» Work task:
Keep the images out and set the listing below down word for word.

=== Section Start ===

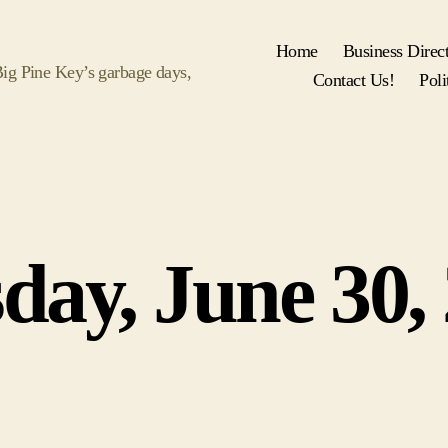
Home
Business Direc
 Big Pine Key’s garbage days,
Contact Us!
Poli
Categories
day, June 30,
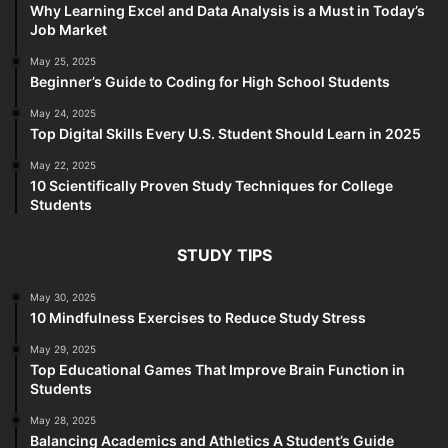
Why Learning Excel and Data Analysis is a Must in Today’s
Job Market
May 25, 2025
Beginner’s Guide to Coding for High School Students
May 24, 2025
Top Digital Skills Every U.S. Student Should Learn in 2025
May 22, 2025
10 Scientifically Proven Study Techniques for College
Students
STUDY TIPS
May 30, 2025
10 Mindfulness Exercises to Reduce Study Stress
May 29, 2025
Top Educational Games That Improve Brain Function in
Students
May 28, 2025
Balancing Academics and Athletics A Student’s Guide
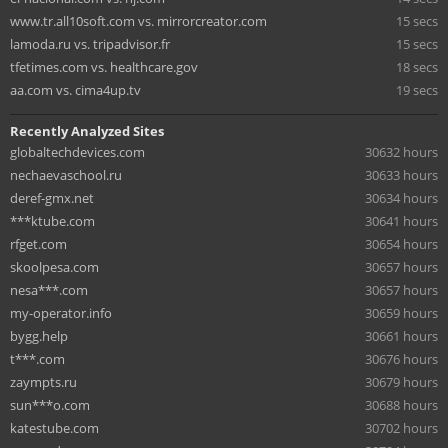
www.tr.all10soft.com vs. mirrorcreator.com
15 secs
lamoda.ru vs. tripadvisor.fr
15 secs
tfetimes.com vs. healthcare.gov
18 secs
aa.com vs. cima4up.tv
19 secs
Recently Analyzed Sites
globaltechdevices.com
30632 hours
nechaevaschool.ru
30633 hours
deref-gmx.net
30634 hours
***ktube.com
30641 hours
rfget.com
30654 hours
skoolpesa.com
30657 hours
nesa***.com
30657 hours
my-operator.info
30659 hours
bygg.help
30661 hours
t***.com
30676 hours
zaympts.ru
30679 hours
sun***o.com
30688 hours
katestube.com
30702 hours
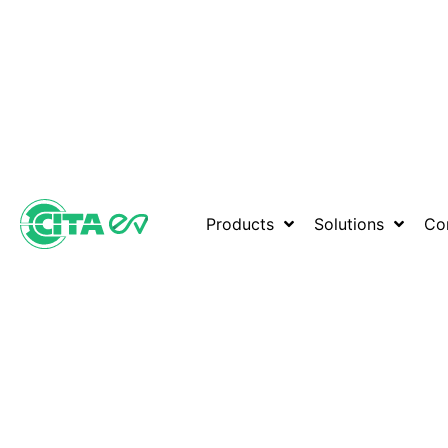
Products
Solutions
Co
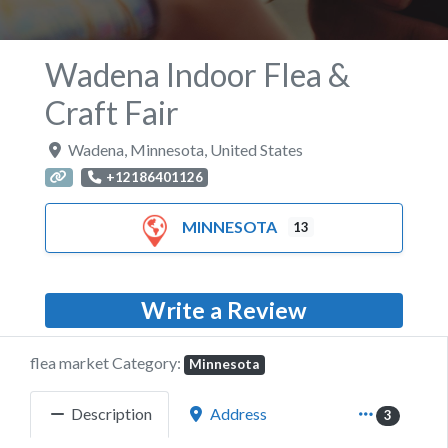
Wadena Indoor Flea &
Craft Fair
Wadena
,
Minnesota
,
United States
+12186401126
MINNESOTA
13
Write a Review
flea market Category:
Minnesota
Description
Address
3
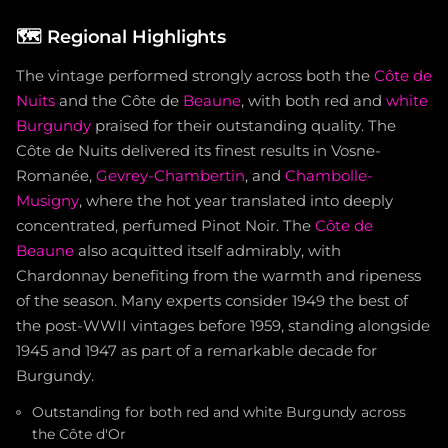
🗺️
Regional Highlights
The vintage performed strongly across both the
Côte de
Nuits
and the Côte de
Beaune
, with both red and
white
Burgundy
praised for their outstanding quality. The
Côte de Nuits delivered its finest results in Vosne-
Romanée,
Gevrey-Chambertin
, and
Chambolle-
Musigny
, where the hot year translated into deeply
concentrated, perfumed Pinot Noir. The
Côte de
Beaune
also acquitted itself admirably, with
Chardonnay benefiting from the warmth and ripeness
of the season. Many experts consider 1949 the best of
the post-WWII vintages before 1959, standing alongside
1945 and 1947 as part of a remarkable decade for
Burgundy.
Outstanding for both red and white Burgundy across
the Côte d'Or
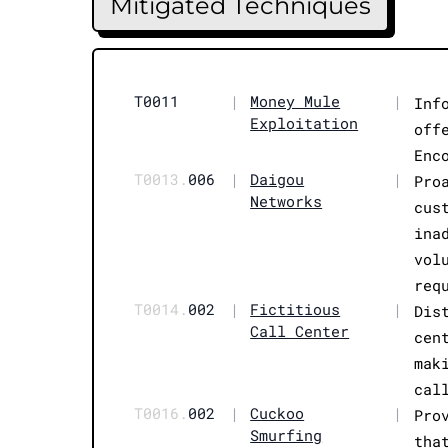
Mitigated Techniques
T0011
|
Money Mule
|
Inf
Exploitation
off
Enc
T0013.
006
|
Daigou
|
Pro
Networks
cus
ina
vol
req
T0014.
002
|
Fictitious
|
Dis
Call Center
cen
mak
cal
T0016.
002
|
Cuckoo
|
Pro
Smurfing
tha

=== Section End ===

» Answer box:
Home
Business Direc
 Big Pine Key’s garbage days,
Contact Us!
Poli
Categories
day, June 30,
Why Learning Excel and Data Analysis is a Must in Today’s
Job Market
May 25, 2025
Beginner’s Guide to Coding for High School Students
May 24, 2025
Top Digital Skills Every U.S. Student Should Learn in 2025
May 22, 2025
10 Scientifically Proven Study Techniques for College
Students
STUDY TIPS
May 30, 2025
10 Mindfulness Exercises to Reduce Study Stress
May 29, 2025
Top Educational Games That Improve Brain Function in
Students
May 28, 2025
Balancing Academics and Athletics A Student’s Guide
www.tr.all10soft.com vs. mirrorcreator.com
15 secs
lamoda.ru vs. tripadvisor.fr
15 secs
tfetimes.com vs. healthcare.gov
18 secs
aa.com vs. cima4up.tv
19 secs
Recently Analyzed Sites
globaltechdevices.com
30632 hours
nechaevaschool.ru
30633 hours
deref-gmx.net
30634 hours
***ktube.com
30641 hours
rfget.com
30654 hours
skoolpesa.com
30657 hours
nesa***.com
30657 hours
my-operator.info
30659 hours
bygg.help
30661 hours
t***.com
30676 hours
zaympts.ru
30679 hours
sun***o.com
30688 hours
katestube.com
30702 hours
Products
Solutions
Co
Wadena Indoor Flea &
Craft Fair
Wadena
,
Minnesota
,
United States
+12186401126
MINNESOTA
13
Write a Review
flea market Category:
Minnesota
Description
Address
3
🗺️
Regional Highlights
The vintage performed strongly across both the
Côte de
Nuits
and the Côte de
Beaune
, with both red and
white
Burgundy
praised for their outstanding quality. The
Côte de Nuits delivered its finest results in Vosne-
Romanée,
Gevrey-Chambertin
, and
Chambolle-
Musigny
, where the hot year translated into deeply
concentrated, perfumed Pinot Noir. The
Côte de
Beaune
also acquitted itself admirably, with
Chardonnay benefiting from the warmth and ripeness
of the season. Many experts consider 1949 the best of
the post-WWII vintages before 1959, standing alongside
1945 and 1947 as part of a remarkable decade for
Burgundy.
Outstanding for both red and white Burgundy across
the Côte d'Or
Mitigated Techniques
T0011
|
Money Mule
|
Inf
Exploitation
off
Enc
T0013.
006
|
Daigou
|
Pro
Networks
cus
ina
vol
req
T0014.
002
|
Fictitious
|
Dis
Call Center
cen
mak
cal
T0016.
002
|
Cuckoo
|
Pro
Smurfing
tha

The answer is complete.